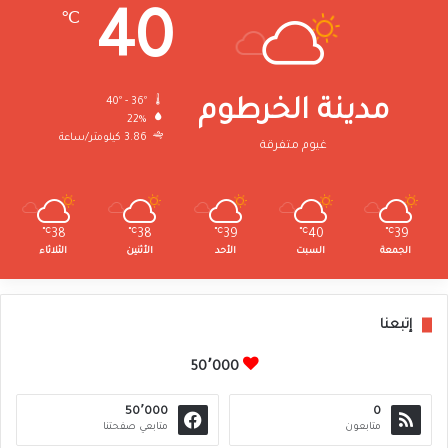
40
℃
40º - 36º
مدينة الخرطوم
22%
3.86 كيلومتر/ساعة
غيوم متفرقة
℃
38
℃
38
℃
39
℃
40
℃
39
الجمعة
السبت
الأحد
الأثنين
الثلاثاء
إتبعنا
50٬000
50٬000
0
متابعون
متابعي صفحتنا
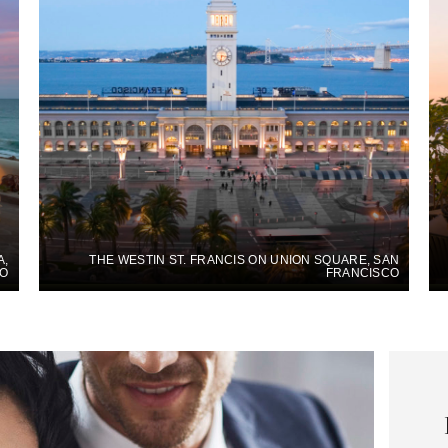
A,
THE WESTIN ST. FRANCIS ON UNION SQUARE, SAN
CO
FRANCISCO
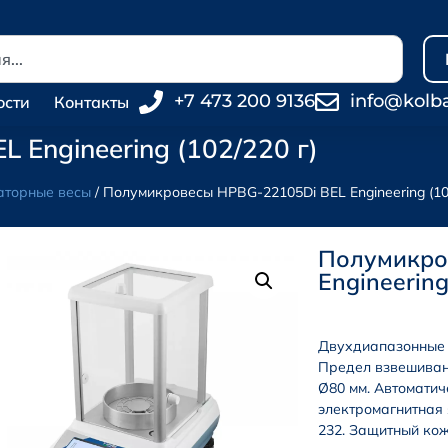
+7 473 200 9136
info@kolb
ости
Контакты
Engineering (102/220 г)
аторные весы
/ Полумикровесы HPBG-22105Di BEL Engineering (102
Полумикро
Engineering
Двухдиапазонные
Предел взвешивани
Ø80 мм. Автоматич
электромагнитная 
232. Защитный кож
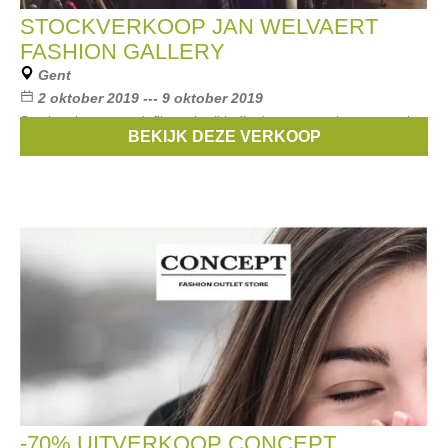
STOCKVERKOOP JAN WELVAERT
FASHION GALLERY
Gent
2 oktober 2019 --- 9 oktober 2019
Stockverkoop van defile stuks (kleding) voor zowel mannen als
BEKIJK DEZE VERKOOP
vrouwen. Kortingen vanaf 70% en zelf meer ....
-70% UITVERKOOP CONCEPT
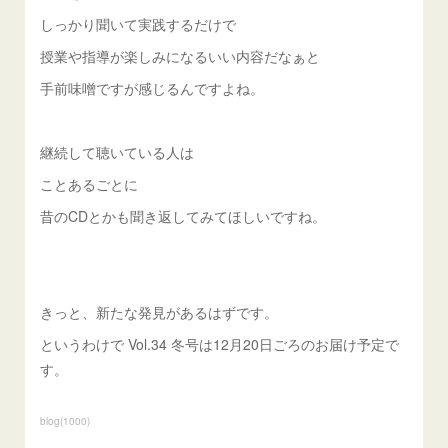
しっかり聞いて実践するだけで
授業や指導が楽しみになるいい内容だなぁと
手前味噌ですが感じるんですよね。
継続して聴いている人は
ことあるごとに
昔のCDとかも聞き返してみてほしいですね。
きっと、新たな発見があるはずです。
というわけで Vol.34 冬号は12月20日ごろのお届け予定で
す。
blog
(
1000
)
• • • • • • •
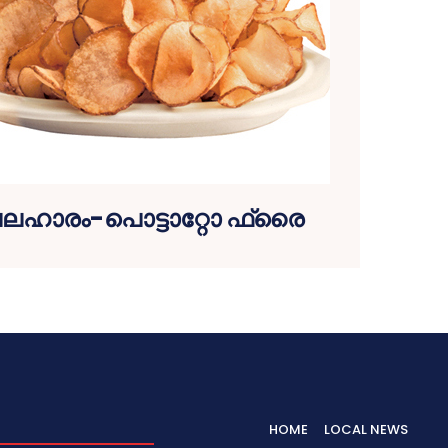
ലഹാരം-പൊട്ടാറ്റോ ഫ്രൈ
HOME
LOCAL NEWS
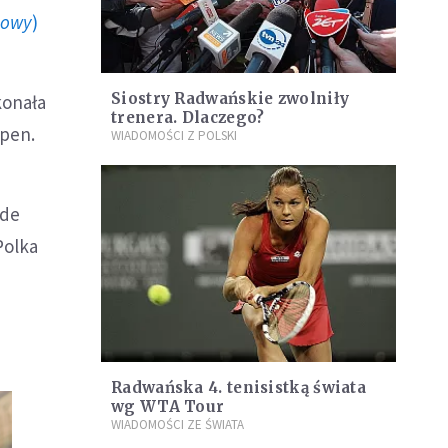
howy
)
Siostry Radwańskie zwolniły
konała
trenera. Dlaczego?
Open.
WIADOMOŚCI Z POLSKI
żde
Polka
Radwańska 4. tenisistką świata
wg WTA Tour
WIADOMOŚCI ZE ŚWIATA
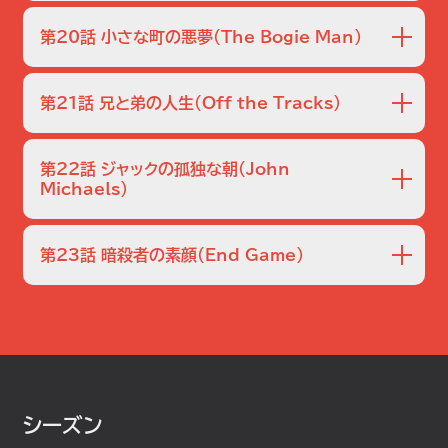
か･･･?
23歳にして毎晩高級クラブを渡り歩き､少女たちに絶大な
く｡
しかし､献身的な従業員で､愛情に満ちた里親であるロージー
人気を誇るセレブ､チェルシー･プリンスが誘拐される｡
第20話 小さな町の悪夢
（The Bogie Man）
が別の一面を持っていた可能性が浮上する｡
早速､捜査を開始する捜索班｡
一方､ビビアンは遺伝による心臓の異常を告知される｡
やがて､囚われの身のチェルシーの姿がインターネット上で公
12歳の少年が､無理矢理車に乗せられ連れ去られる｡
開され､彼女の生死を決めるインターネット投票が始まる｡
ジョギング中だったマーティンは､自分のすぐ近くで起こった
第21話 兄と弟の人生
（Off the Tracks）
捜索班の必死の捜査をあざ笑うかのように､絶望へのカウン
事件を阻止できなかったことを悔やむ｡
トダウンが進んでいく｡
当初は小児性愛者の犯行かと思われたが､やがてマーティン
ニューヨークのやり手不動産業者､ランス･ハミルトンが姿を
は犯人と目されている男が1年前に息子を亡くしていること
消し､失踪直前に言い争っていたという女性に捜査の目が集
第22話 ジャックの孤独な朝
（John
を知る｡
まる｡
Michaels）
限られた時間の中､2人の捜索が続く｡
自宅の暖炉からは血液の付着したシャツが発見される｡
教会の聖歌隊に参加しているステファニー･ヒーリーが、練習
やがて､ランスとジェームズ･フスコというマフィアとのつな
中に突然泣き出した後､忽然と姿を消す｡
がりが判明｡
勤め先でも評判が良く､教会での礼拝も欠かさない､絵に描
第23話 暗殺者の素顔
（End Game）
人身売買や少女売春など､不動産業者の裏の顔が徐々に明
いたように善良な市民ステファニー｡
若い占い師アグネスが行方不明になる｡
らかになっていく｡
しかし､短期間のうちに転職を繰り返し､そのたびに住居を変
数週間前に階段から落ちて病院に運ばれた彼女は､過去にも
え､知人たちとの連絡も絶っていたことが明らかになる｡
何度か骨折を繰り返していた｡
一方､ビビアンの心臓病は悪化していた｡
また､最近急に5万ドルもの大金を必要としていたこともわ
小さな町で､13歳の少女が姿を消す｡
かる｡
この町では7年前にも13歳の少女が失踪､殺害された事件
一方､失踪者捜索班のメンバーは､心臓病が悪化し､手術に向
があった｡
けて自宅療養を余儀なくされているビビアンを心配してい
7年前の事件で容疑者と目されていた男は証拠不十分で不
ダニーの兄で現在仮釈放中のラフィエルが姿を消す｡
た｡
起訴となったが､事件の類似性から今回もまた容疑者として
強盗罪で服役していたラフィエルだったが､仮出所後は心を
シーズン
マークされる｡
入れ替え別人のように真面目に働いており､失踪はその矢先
• • • • • • •
Where a line above holds the string "Engineering", show that line.

Engineering (102/220 г)
/ Полумикровесы HPBG-22105Di BEL Engineering (102
Engineering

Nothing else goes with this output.